Fontenla-Novoa: Thomas Cook aims to be largest OTA in Europe

Thomas Cook plans to become the largest online travel agent in Europe where there is currently no dominant player, chief executive Manny Fontenla-Novoa revealed

Thomas Cook plans to become the largest online travel agent in Europe where there is currently no dominant player, chief executive Manny Fontenla-Novoa revealed.


Speaking exclusively to Travolution he said Expedia and Priceline had the online travel market pretty much sewn up in the US, but that the marketplace in Europe was “totally wide open”.


“Tui up until now has been concentrating on increasing online sales of its own product – it is not an online travel agency where you would think to go for a BA flight or a cruise.

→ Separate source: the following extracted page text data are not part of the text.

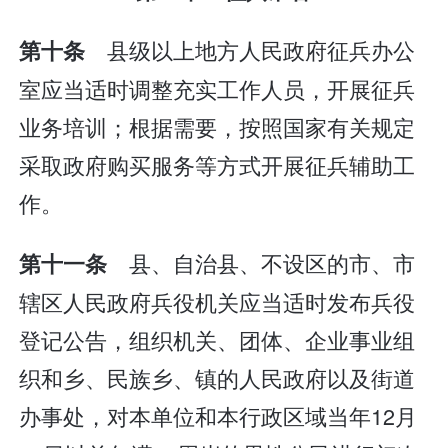
县级以上地方人民政府征兵办公
第十条
室应当适时调整充实工作人员，开展征兵
业务培训；根据需要，按照国家有关规定
采取政府购买服务等方式开展征兵辅助工
作。
县、自治县、不设区的市、市
第十一条
辖区人民政府兵役机关应当适时发布兵役
登记公告，组织机关、团体、企业事业组
织和乡、民族乡、镇的人民政府以及街道
办事处，对本单位和本行政区域当年12月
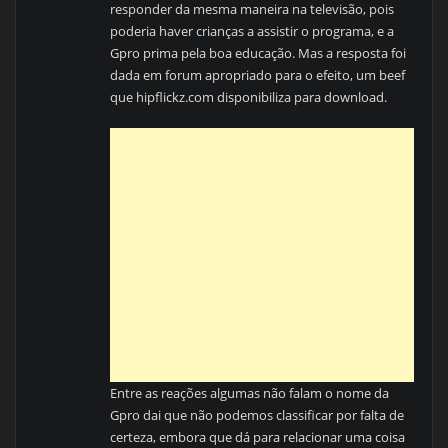
responder da mesma maneira na televisão, pois
poderia haver crianças a assistir o programa, e a
Gpro prima pela boa educação. Mas a resposta foi
dada em forum apropriado para o efeito, um beef
que hipflickz.com disponibiliza para download.
Entre as reações algumas não falam o nome da
Gpro dai que não podemos classificar por falta de
certeza, embora que dá para relacionar uma coisa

“Expedia is a fantastic online retailer, but mainly of hotels in cities and airline seats – not beach product. This is why we see an opportunity for us and why we’re so excited about it,” he said.


“There’s a space we want to go into. Expedia has 100,000 hotels across the world. We want direct contracts with all of those; add them to all the beach product that we’ve already got and we’ll have the widest range of anyone. That’s what will make us unique.”

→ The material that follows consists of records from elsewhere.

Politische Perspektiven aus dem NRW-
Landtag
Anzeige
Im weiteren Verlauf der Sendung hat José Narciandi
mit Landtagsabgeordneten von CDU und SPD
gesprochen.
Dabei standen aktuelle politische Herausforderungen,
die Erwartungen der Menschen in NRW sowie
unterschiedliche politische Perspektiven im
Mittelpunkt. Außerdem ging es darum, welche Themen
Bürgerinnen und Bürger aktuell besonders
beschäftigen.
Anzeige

Fontenla-Novoa said his vision for Cook’s OTA business as a pan-European agent, was to offer consumers the ability to book flights, cars and hotels all over the world, mainly for leisure short breaks.


Cook has taken on former Expedia managing director Simon Breakwell to help realise the dream.


Fontenla-Novoa explained that ‘independent travel ‘, or non packages, accounted for 25% of Thomas Cook’s total revenues.


And he predicted sales of package holidays online would never go beyond 35-40%.


“Currently 30% of our packages are sold online,” he said. “I actually think there are signs that online is slowing down. I think the high street will thrive – I always said that even when others were predicting its demise.


Cooks currently operates 800 shops in the UK which Fontenla-Novoa still believes will reduce to between 650-800 over the next five years.


“We will invest in all channels and let the customer decide. What I have to do is have enough flexibility in my model, so that if one channel declines, we can react,” he said.


In a recent investment day for the City Breakwell set out Thomas Cook’s ambition to become a top three European OTA.


He said it was targeting £3-£3.5 billion of incremental sales in the medium term and “significant profit” from OTA growth.


A strategy document added that the OTA model would open up new source markets including Spain and Italy and claimed, with 2.6 million unique users in January it had a “significant platform to build on”.


It concluded “work is well underway, with thomascook.com UK sales already up 30% year on year”.